Provided data Block Start

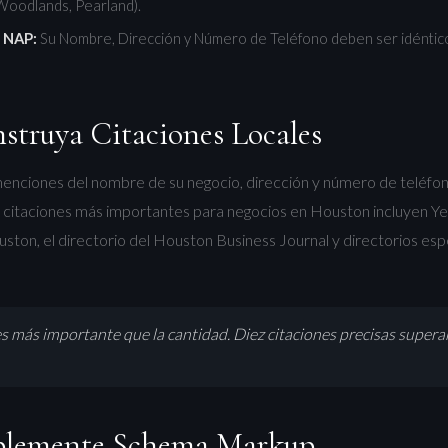
Woodlands, Pearland).
 NAP:
Su Nombre, Dirección y Número de Teléfono deben ser idéntic
nstruya Citaciones Locales
menciones del nombre de su negocio, dirección y número de teléfono
 citaciones más importantes para negocios en Houston incluyen Ye
ton, el directorio del Houston Business Journal y directorios espe
es más importante que la cantidad. Diez citaciones precisas supera
mplemente Schema Markup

Provided data Block End

_Instructions to follow_. Please give the number of lines in the data above that hold "Houston", and write nothing else.

_Output_. 2